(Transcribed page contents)
------------------------------------------------

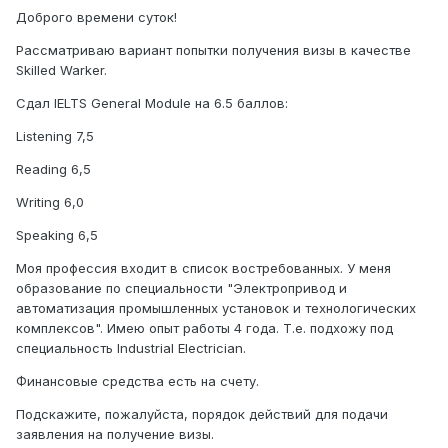
Доброго времени суток!
Рассматриваю вариант попытки получения визы в качестве
Skilled Warker.
Сдал IELTS General Module на 6.5 баллов:
Listening 7,5
Reading 6,5
Writing 6,0
Speaking 6,5
Моя профессия входит в список востребованных. У меня
образование по специальности "Электропривод и
автоматизация промышленных установок и технологических
комплексов". Имею опыт работы 4 года. Т.е. подхожу под
специальность Industrial Electrician.
Финансовые средства есть на счету.
Подскажите, пожалуйста, порядок действий для подачи
заявления на получение визы.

------------------------------------------------

* **What this task involves**
From the line containing "образование по специальности" to the final line of the data above, transcribe every line exactly and nothing more.

* **Expected answer**
образование по специальности "Электропривод и
автоматизация промышленных установок и технологических
комплексов". Имею опыт работы 4 года. Т.е. подхожу под
специальность Industrial Electrician.
Финансовые средства есть на счету.
Подскажите, пожалуйста, порядок действий для подачи
заявления на получение визы.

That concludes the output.